Given information
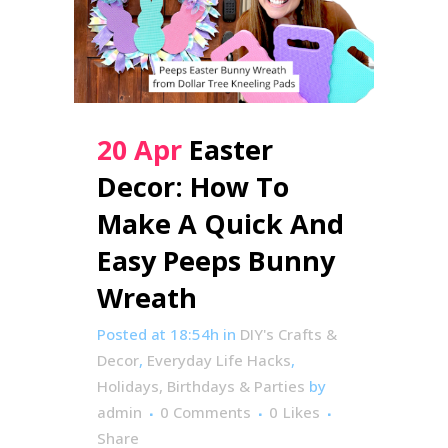
20 Apr
Easter
Decor: How To
Make A Quick And
Easy Peeps Bunny
Wreath
Posted at 18:54h
in
DIY's Crafts &
Decor
,
Everyday Life Hacks
,
Holidays, Birthdays & Parties
by
admin
0 Comments
0
Likes
Share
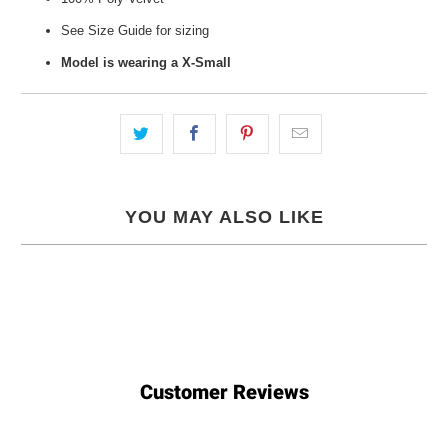
See Size Guide for sizing
Model is wearing a X-Small
YOU MAY ALSO LIKE
Customer Reviews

The problem
Set out exactly the run of lines that begins at the line holding "See Size Guide for sizing" and ends at the last line of the data.

Answer section
See Size Guide for sizing
Model is wearing a X-Small
YOU MAY ALSO LIKE
Customer Reviews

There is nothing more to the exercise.